══ Data

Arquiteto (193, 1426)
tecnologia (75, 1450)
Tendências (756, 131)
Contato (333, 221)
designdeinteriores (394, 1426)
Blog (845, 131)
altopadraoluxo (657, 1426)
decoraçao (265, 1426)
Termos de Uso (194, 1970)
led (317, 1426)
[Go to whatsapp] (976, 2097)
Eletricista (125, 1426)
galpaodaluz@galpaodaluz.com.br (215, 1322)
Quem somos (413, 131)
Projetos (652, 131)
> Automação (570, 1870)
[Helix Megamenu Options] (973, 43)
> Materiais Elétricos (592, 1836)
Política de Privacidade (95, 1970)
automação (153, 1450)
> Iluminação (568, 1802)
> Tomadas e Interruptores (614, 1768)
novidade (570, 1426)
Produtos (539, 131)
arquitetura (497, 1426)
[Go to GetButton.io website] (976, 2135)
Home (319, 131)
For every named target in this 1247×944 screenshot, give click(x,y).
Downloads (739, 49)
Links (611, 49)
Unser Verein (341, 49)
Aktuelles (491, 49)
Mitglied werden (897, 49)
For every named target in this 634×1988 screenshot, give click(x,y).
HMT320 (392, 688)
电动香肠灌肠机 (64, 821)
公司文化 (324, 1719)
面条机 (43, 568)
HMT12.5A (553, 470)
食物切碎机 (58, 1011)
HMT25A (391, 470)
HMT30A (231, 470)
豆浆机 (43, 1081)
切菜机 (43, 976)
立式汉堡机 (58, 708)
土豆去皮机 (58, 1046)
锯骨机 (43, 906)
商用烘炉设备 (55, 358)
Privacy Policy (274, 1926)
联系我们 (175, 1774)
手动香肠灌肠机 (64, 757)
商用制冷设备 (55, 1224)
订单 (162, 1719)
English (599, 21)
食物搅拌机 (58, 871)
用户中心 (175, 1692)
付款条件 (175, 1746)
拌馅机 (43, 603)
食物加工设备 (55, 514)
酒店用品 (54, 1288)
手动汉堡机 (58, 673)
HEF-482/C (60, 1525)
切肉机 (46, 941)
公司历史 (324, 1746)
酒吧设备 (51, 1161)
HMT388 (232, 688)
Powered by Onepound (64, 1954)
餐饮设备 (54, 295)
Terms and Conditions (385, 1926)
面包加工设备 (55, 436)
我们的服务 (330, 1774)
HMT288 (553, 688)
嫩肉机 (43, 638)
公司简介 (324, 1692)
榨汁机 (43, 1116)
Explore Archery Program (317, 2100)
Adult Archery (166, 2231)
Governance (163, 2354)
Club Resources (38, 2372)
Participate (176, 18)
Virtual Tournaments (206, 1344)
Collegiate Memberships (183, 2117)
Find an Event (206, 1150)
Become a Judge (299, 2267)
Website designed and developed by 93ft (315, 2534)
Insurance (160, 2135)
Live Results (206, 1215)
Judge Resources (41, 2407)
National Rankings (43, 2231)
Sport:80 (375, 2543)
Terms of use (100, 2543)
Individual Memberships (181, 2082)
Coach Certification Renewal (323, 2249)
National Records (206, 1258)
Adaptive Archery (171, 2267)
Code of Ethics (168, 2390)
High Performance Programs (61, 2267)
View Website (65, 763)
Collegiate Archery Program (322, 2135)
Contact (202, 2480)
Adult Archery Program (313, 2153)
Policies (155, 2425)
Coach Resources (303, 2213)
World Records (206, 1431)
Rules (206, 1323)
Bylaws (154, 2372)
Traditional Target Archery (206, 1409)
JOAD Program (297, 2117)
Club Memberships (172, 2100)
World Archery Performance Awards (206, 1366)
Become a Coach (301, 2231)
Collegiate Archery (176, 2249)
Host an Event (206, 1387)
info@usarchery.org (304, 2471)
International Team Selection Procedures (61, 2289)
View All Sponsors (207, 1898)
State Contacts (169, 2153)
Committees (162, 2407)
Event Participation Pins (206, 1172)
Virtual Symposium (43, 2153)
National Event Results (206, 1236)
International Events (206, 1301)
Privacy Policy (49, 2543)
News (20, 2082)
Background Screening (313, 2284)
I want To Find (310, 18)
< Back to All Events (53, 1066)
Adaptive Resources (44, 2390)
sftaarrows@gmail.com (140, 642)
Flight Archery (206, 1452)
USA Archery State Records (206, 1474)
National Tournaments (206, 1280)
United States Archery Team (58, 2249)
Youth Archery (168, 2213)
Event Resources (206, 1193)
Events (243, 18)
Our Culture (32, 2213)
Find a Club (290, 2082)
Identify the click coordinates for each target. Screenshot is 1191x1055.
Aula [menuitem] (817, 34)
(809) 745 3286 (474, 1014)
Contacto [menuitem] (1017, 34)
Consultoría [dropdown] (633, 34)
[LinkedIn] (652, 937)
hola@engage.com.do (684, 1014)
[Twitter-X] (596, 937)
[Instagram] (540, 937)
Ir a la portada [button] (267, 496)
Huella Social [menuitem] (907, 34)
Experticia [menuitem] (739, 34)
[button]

════

* **Problem requirements**
Within the data above, the span starting at the line containing "Quem somos (413, 131)" and ending at the line containing "novidade (570, 1426)" is to be retyped exactly, with no other lines.

* **Exercise solution**
Quem somos (413, 131)
Projetos (652, 131)
> Automação (570, 1870)
[Helix Megamenu Options] (973, 43)
> Materiais Elétricos (592, 1836)
Política de Privacidade (95, 1970)
automação (153, 1450)
> Iluminação (568, 1802)
> Tomadas e Interruptores (614, 1768)
novidade (570, 1426)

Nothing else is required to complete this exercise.